CERT C++: MEM57-CPP

Operator new not overloaded for possibly overaligned class occurs when you do not adequately overload operator new/new[] and you use this operator to create an object with an alignment requirement specified with alignas. The checker raises a defect for these versions of throwing and non-throwing operator new/new[].
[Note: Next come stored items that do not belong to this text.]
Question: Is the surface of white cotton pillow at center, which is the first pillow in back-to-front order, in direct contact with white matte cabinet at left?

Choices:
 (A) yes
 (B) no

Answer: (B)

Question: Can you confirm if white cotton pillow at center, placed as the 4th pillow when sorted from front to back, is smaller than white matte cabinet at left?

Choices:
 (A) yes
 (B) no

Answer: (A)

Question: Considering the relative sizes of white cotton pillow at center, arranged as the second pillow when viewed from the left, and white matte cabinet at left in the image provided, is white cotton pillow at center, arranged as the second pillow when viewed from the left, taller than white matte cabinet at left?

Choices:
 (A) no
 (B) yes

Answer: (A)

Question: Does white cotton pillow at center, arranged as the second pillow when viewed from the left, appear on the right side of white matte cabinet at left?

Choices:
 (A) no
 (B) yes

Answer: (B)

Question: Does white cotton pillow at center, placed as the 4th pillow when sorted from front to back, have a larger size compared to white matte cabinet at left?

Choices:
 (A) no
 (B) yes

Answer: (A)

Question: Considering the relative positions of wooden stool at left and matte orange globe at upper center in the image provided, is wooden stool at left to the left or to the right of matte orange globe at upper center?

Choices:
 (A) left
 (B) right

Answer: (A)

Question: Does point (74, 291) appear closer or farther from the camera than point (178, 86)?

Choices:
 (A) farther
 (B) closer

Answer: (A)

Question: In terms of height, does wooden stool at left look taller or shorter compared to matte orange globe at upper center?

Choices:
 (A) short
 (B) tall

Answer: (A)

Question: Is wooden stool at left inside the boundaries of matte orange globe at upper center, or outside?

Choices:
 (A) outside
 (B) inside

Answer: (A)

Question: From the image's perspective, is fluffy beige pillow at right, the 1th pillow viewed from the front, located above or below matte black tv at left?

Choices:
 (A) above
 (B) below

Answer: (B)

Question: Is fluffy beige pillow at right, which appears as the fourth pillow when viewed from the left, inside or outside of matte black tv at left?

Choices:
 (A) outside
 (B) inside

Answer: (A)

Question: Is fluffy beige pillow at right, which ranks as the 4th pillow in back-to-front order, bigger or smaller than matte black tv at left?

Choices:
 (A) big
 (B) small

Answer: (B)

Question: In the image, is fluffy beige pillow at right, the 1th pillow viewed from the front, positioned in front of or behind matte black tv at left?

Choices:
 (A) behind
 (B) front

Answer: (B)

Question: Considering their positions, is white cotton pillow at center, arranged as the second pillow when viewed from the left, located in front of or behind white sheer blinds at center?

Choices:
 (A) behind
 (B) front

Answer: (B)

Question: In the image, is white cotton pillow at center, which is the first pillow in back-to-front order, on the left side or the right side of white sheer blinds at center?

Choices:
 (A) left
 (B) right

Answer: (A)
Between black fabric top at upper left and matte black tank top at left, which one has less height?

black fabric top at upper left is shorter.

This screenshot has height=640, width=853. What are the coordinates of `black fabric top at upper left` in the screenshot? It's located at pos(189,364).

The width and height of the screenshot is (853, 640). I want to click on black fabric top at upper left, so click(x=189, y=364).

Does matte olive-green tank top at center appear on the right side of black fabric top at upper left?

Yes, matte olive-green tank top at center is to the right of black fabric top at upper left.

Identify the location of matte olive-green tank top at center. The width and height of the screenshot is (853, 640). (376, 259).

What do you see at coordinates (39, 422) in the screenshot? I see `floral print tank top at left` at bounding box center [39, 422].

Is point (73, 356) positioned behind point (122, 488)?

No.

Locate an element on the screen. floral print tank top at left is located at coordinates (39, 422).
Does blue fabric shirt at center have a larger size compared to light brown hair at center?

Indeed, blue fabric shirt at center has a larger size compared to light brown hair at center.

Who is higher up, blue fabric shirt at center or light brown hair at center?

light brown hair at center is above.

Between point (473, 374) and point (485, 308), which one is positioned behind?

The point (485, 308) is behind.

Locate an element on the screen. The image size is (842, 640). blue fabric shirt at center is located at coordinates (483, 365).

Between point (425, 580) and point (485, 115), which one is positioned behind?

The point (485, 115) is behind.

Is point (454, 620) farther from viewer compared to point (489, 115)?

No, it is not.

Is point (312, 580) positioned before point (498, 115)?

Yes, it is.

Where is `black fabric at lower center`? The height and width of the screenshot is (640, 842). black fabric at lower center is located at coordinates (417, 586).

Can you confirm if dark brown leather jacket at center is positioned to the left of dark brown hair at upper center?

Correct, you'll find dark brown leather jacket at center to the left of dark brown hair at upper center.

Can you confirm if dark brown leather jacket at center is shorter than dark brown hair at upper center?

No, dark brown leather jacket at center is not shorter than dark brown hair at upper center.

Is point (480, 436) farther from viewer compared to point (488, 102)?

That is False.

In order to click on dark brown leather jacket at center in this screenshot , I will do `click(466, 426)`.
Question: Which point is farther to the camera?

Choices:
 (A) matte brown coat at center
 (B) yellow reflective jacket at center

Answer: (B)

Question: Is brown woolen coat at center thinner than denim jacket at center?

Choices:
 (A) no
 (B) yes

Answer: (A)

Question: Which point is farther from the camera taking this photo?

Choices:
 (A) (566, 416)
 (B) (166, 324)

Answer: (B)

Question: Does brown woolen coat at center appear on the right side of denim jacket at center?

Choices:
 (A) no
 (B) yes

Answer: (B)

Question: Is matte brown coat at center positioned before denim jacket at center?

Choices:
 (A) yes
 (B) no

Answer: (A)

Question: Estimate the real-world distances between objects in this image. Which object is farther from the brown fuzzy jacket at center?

The use of alignas indicates that you do not expect the default operator new/new[] to satisfy the alignment requirement or the object, and that the object is possibly over aligned. A type is over aligned if you use alignas to make the alignment requirement of the type larger than std::max_align_t. For instance, foo is over aligned in this code snippet because its alignment requirement is 32 bytes, but std::max_align_t has an alignment of 16 bytes in most implementations.

struct alignas(32) foo {
  char elems[32];
};

Operator new not overloaded for possibly overaligned class raises no defect if you do not overload the operator new/new[] and you use version C++17 or later of the Standard. The default operator new/new[] in C++17 or later supports over alignment by passing the alignment requirement as an argument of type std::align_val_t, for instance void* operator new(std::size_t size, std::align_val_t alignment).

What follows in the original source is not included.